[What you will do]
Reproduce the lines below exactly, starting at the one containing "bezuschusst. Fragen Sie" and stopping at the final line.

· · · ·

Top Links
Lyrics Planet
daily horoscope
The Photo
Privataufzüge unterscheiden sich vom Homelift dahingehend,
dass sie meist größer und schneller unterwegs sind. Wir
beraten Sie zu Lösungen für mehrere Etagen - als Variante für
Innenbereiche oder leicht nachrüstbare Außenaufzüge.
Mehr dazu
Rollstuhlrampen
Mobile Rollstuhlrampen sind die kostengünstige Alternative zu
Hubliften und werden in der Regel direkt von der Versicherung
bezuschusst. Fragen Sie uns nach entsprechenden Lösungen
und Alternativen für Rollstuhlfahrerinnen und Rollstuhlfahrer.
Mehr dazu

· · · ·

[Task response]
bezuschusst. Fragen Sie uns nach entsprechenden Lösungen
und Alternativen für Rollstuhlfahrerinnen und Rollstuhlfahrer.
Mehr dazu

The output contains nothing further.